→ **What needs to be done**:
Drop the pictures and repeat the remaining data exactly.

→ **Extracted records**:

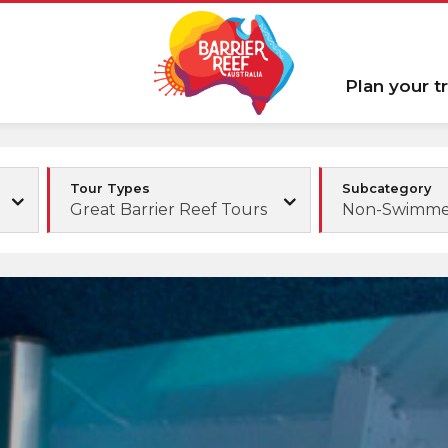
Plan your tr
Tour Types
Subcategory
Great Barrier Reef Tours
Non-Swimmer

→ **Task solution**:
Plan your tr
Tour Types
Subcategory
Great Barrier Reef Tours
Non-Swimmer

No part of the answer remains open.